Amid the archeology of literature, there are novels easily found, gauzed only by a light crumble of soil, and there are true artifacts: buried six feet under. Their chance encounter is particularly worth talking about because one has to wonder how in the history of the civilized world this pairing of ink and paper has not continued its glory, glory, hallelujah.
In the 1970s and '80s, Helen Potrebenko was a cherished and important Vancouver writer, well known for her early writing in Pedestal, Canada's first women's-liberation newspaper, and for her numerous books that included short stories, novels, poems and plays. Hers was the significant working-class urban feminist voice. She also had jokes, good ones. Modern Times, a major bookstore in San Francisco, had a big sign telling customers that if they only read one book in 1975, it should be Taxi!.
New Star Books published Taxi! during a time when “political” was an urgent rather than a dismissed word. (The novel is now available from Lazara Press.) According to Potrebenko, “Women here were very concerned that there should be literature with which we could identify, and since most women are working class and find very little about people like us to read, we were going to rectify that.”
Taxi! rectifies a great deal more than that and enjoys a born-again pertinence today. It's wonderfully refreshing and confrontational 34 years later, as we are humped by the recession. On Page 11, the ring from the line “Capitalism has begun its cataclysmic degeneration” would make Karl Marx sit up in his grave and nod, in unison, with the rest of us bamboozled by recent banking bollockology.

Helen Potrebenko today, at her home in Burnaby, B.C.
Shannon, a sharp and mordantly funny cab driver, delivers as many apt nuggets as passengers while she navigates, examines and confronts the city, clinging to her sanity, among the inane blather of those tripping into, out of and around her cab.
It is this perfect combination of the cab crisscrossing, taking the reader into distinctive Vancouver neighbourhoods, and the varied population who open and slam the door that situates the reader in place and time.
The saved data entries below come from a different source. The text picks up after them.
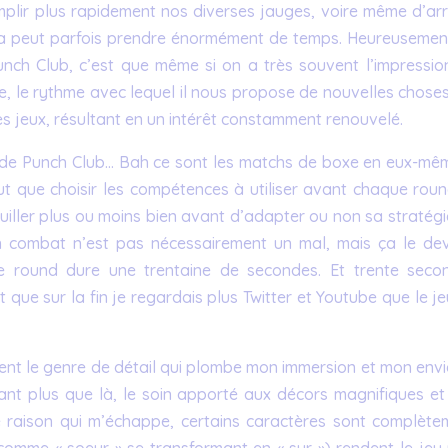
lir plus rapidement nos diverses jauges, voire même d’arr
 ça peut parfois prendre énormément de temps. Heureusement
nch Club, c’est que même si on a très souvent l’impressio
e, le rythme avec lequel il nous propose de nouvelles choses
es jeux, résultant en un intérêt constamment renouvelé.
 de Punch Club… Bah ce sont les matchs de boxe en eux-mêm
ut que choisir les compétences à utiliser avant chaque roun
ller plus ou moins bien avant d’adapter ou non sa stratégi
en combat n’est pas nécessairement un mal, mais ça le dev
round dure une trentaine de secondes. Et trente seco
nt que sur la fin je regardais plus Twitter et Youtube que le j
ent le genre de détail qui plombe mon immersion et mon envi
ant plus que là, le soin apporté aux décors magnifiques et
e raison qui m’échappe, certains caractères sont complète
comme « soeur » se transformant en « sur ») rendent le jeu 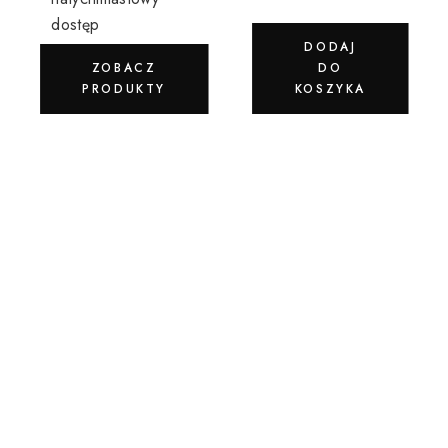
dostęp
DODAJ
ZOBACZ
DO
PRODUKTY
KOSZYKA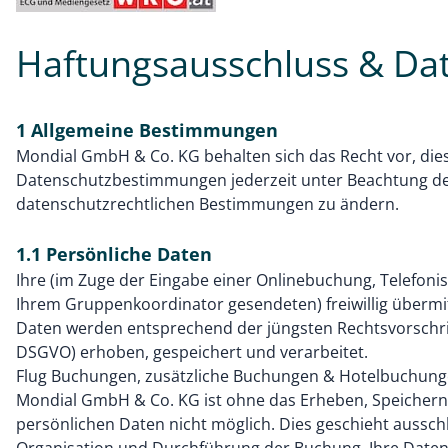
Haftungsausschluss & Da
1 Allgemeine Bestimmungen
Mondial GmbH & Co. KG behalten sich das Recht vor, die
Datenschutzbestimmungen jederzeit unter Beachtung der
datenschutzrechtlichen Bestimmungen zu ändern.
1.1 Persönliche Daten
Ihre (im Zuge der Eingabe einer Onlinebuchung, Telefoni
Ihrem Gruppenkoordinator gesendeten) freiwillig übermi
Daten werden entsprechend der jüngsten Rechtsvorschri
DSGVO) erhoben, gespeichert und verarbeitet.
Flug Buchungen, zusätzliche Buchungen & Hotelbuchung
Mondial GmbH & Co. KG ist ohne das Erheben, Speichern
persönlichen Daten nicht möglich. Dies geschieht aussch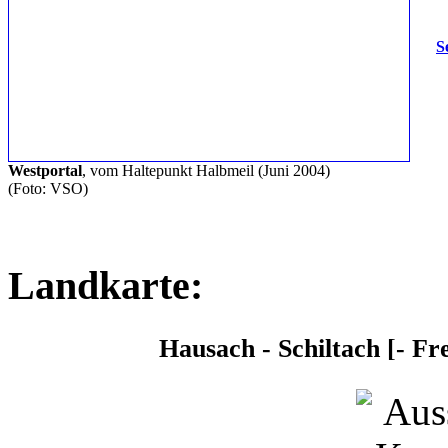
S
Westportal
, vom Haltepunkt Halbmeil (Juni 2004)
(Foto: VSO)
Landkarte:
Hausach - Schiltach [- Fr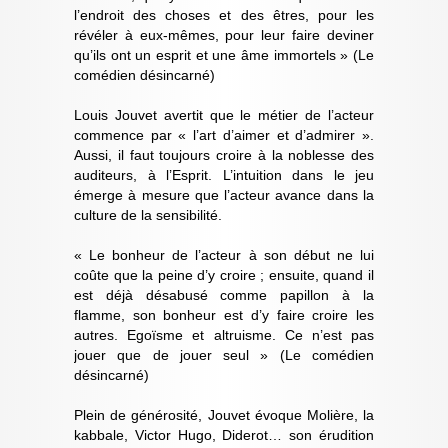
l’endroit des choses et des êtres, pour les
révéler à eux-mêmes, pour leur faire deviner
qu’ils ont un esprit et une âme immortels » (Le
comédien désincarné)
Louis Jouvet avertit que le métier de l’acteur
commence par « l’art d’aimer et d’admirer ».
Aussi, il faut toujours croire à la noblesse des
auditeurs, à l’Esprit. L’intuition dans le jeu
émerge à mesure que l’acteur avance dans la
culture de la sensibilité.
« Le bonheur de l’acteur à son début ne lui
coûte que la peine d’y croire ; ensuite, quand il
est déjà désabusé comme papillon à la
flamme, son bonheur est d’y faire croire les
autres. Egoïsme et altruisme. Ce n’est pas
jouer que de jouer seul » (Le comédien
désincarné)
Plein de générosité, Jouvet évoque Molière, la
kabbale, Victor Hugo, Diderot… son érudition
It's a novel to read for then and now: Potrebenko's unique voice and perfectly paced writing render it in witty exchanges and jazzy Chekhovian musings, such as: “She was sometimes a personable person. Sometimes people called her beautiful and sometimes ugly, which goes to show she isn't a proper woman since with proper women there is no doubt whether they are beautiful or ugly.”
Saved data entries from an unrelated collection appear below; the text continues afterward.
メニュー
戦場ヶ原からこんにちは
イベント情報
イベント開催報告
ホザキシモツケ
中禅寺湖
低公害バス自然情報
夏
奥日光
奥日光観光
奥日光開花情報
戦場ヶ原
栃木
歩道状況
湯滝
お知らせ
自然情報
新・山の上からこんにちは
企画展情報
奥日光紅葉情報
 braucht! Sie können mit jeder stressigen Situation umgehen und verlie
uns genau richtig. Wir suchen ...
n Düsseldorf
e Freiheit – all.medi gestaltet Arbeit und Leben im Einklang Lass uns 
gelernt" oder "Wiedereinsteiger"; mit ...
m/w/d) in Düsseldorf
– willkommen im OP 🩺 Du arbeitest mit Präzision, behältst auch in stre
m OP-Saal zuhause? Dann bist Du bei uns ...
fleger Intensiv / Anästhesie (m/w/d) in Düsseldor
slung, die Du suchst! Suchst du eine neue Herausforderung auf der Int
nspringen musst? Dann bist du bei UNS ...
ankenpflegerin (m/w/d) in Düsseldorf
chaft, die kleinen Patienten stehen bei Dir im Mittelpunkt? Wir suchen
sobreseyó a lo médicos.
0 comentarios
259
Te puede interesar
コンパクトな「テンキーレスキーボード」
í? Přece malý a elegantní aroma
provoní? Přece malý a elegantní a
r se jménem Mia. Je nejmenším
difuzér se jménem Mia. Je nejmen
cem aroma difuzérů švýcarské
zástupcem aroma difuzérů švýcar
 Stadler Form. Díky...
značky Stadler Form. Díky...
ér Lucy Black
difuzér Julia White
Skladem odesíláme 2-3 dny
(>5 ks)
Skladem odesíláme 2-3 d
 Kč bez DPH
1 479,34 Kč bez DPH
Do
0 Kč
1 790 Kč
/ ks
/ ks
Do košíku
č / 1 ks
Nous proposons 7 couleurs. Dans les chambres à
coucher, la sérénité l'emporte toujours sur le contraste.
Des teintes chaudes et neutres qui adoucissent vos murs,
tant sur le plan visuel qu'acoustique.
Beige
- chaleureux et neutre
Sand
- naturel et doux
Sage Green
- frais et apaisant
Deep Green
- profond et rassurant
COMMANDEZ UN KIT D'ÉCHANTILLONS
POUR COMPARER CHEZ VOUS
And: “Shannon fell in love with Ronnie in October but preoccupied as are all drivers with making money, he didn't notice until several weeks had gone by.”
Or: “She would have preferred a woman friend but she hardly ever met any women. Few cab drivers are women and few women earn enough money to ride in cabs much.”
Or: “Sundays are always slow unless it snows and it rarely snows in August in Vancouver.”
The fragmented style of the novel conveys the fragmented nature of the job. Discombobulating images flitter though Shannon's wing and rear-view mirrors, and the snips and snipes of conversation, or more accurately interrogation, gate-crash her ears. I've got no money. Airport. Do you ball? Are you married? How do you like cab driving? What sort of job is this? Where can I buy a woman?
Unusually for a character in a novel, but like many people currently, she is looking for a job. We learn of the extrapolations of scoring shifts as a cab driver, and the specific extrapolation for a female driver. Encore, Do you ball?